* **DIRECTIONS FOR THIS TASK**: Within the entries below, please retype exactly the lines starting with the line that has "feeling of being" and going on through the line that has "you’d like Caso", but not the pictures.

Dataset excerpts
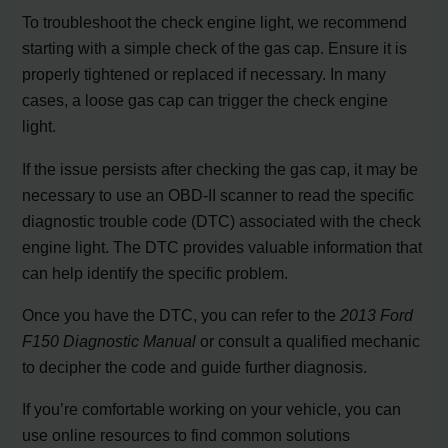
To troubleshoot the check engine light, we recommend
starting with a simple check of the gas cap. Ensure it is
properly tightened or replaced if necessary. In many
cases, a loose gas cap can trigger the check engine
light.
If the issue persists after checking the gas cap, it may be
necessary to use an OBD-II scanner to read the specific
diagnostic trouble code (DTC) associated with the check
engine light. The DTC provides valuable information that
can help identify the specific problem.
Once you have the DTC, you can refer to the
2013 Ford
F150 Diagnostic Manual
or consult a qualified mechanic
to decipher the code and guide further diagnosis.
If you’re comfortable working on your vehicle, you can
use online resources to find common solutions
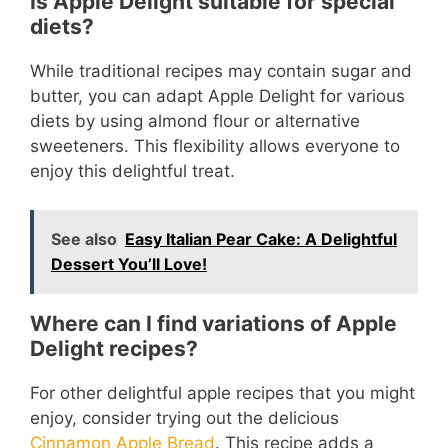
Is Apple Delight suitable for special
diets?
While traditional recipes may contain sugar and
butter, you can adapt Apple Delight for various
diets by using almond flour or alternative
sweeteners. This flexibility allows everyone to
enjoy this delightful treat.
See also
Easy Italian Pear Cake: A Delightful
Dessert You’ll Love!
Where can I find variations of Apple
Delight recipes?
For other delightful apple recipes that you might
enjoy, consider trying out the delicious
Cinnamon Apple Bread
. This recipe adds a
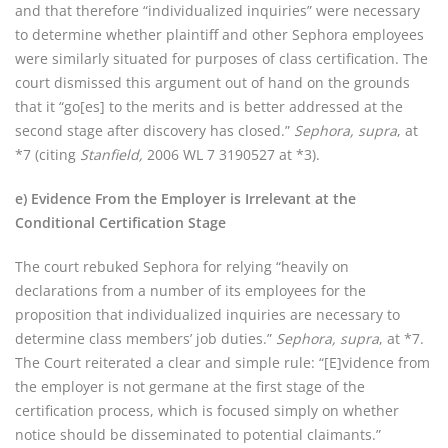
and that therefore “individualized inquiries” were necessary
to determine whether plaintiff and other Sephora employees
were similarly situated for purposes of class certification. The
court dismissed this argument out of hand on the grounds
that it “go[es] to the merits and is better addressed at the
second stage after discovery has closed.”
Sephora, supra
, at
*7 (citing
Stanfield,
2006 WL 7 3190527 at *3).
e) Evidence From the Employer is Irrelevant at the
Conditional Certification Stage
The court rebuked Sephora for relying “heavily on
declarations from a number of its employees for the
proposition that individualized inquiries are necessary to
determine class members’ job duties.”
Sephora, supra
, at *7.
The Court reiterated a clear and simple rule: “[E]vidence from
the employer is not germane at the first stage of the
certification process, which is focused simply on whether
notice should be disseminated to potential claimants.”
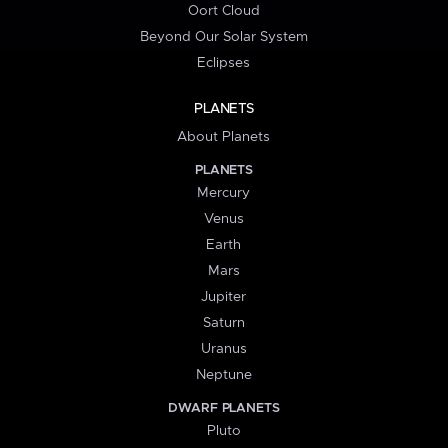
Oort Cloud
Beyond Our Solar System
Eclipses
PLANETS
About Planets
PLANETS
Mercury
Venus
Earth
Mars
Jupiter
Saturn
Uranus
Neptune
DWARF PLANETS
Pluto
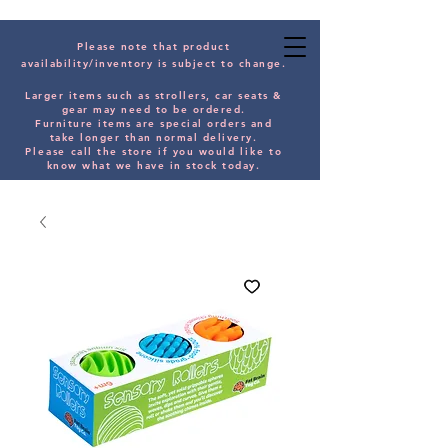
Please note that product
availability/inventory is subject to change.
Larger items such as strollers, car seats &
gear may need to be orde
red.
Furniture items are special orders and
take longer than normal delivery.
Please
call the store if you would
like
to
know what we have in stock today.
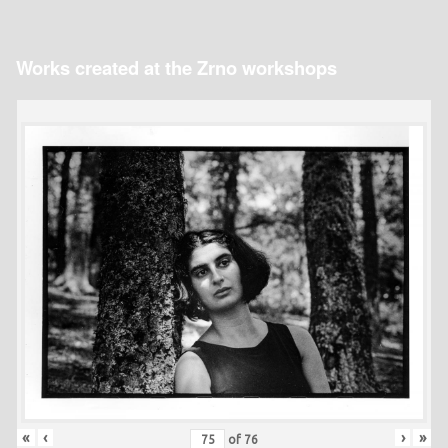
Works created at the Zrno workshops
«
‹
›
»
of
76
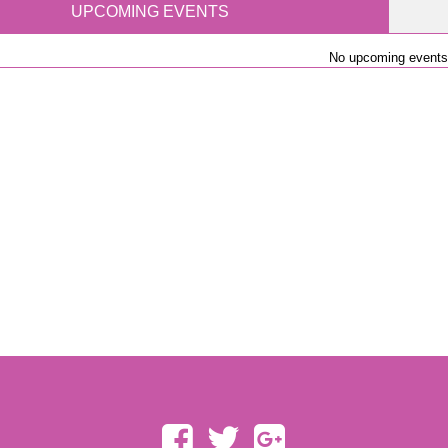
UPCOMING EVENTS
No upcoming events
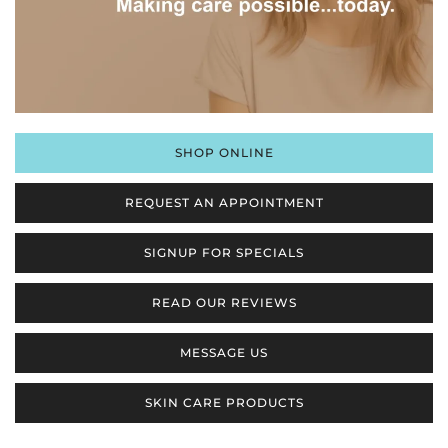
SHOP ONLINE
REQUEST AN APPOINTMENT
SIGNUP FOR SPECIALS
READ OUR REVIEWS
MESSAGE US
SKIN CARE PRODUCTS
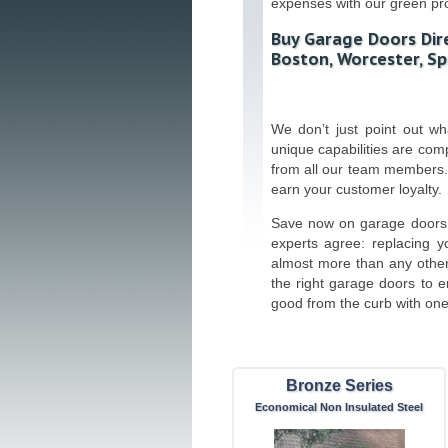
expenses with our green pr
Buy Garage Doors Dir
Boston, Worcester, Sp
We don’t just point out w
unique capabilities are co
from all our team members.
earn your customer loyalty.
Save now on garage doors 
experts agree: replacing y
almost more than any othe
the right garage doors to 
good from the curb with one 
Bronze Series
Economical Non Insulated Steel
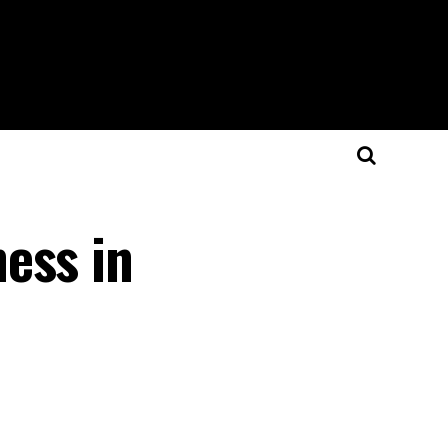
ess in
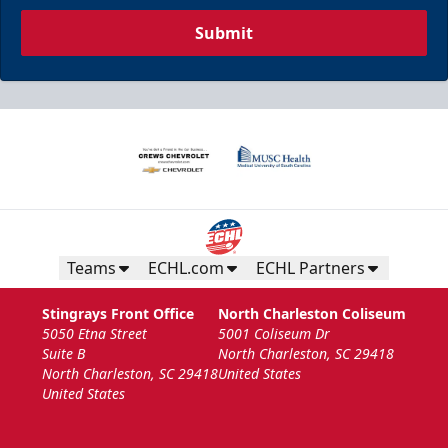
Submit
Teams
ECHL.com
ECHL Partners
Stingrays Front Office
North Charleston Coliseum
5050 Etna Street
5001 Coliseum Dr
Suite B
North Charleston, SC 29418
North Charleston, SC 29418
United States
United States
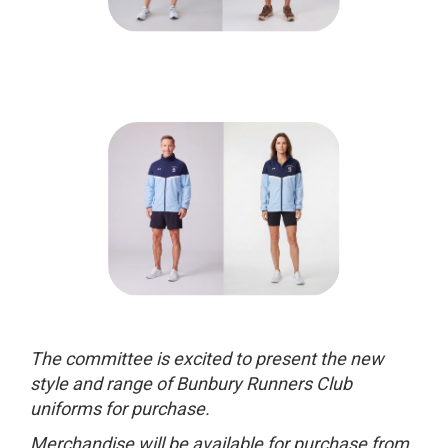
The committee is excited to present the new
style and range of Bunbury Runners Club
uniforms for purchase.
Merchandise
will be available for purchase from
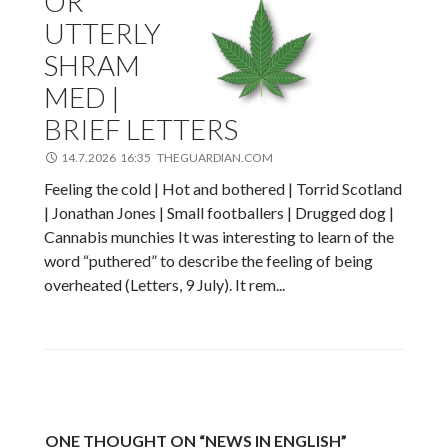
OR
UTTERLY
SHRAM
MED |
BRIEF LETTERS
14.7.2026 16:35 THEGUARDIAN.COM
Feeling the cold | Hot and bothered | Torrid Scotland
| Jonathan Jones | Small footballers | Drugged dog |
Cannabis munchies It was interesting to learn of the
word “puthered” to describe the feeling of being
overheated (Letters, 9 July). It rem...
ONE THOUGHT ON “NEWS IN ENGLISH”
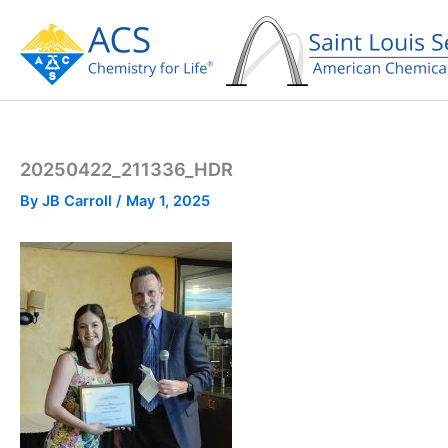
Skip
to
content
20250422_211336_HDR
By
JB Carroll
/
May 1, 2025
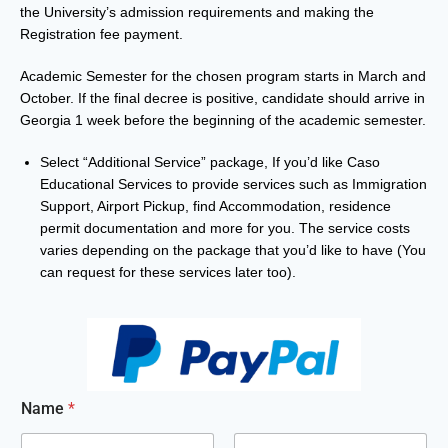
the University’s admission requirements and
making the
Registration fee payment
.
Academic Semester for the chosen program starts in March and
October. If the final decree is positive, candidate should arrive in
Georgia 1 week before the beginning of the academic semester.
Select “Additional Service” package, If you’d like Caso
Educational Services to provide services such as Immigration
Support, Airport Pickup, find Accommodation, residence
permit documentation and more for you. The service costs
varies depending on the package that you’d like to have (You
can request for these services later too).
Name
*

* **EXERCISE OUTPUT**:
word “puthered” to describe the feeling of being
overheated (Letters, 9 July). It rem...
ONE THOUGHT ON “NEWS IN ENGLISH”
Skip
to
content
20250422_211336_HDR
By
JB Carroll
/
May 1, 2025
the University’s admission requirements and
making the
Registration fee payment
.
Academic Semester for the chosen program starts in March and
October. If the final decree is positive, candidate should arrive in
Georgia 1 week before the beginning of the academic semester.
Select “Additional Service” package, If you’d like Caso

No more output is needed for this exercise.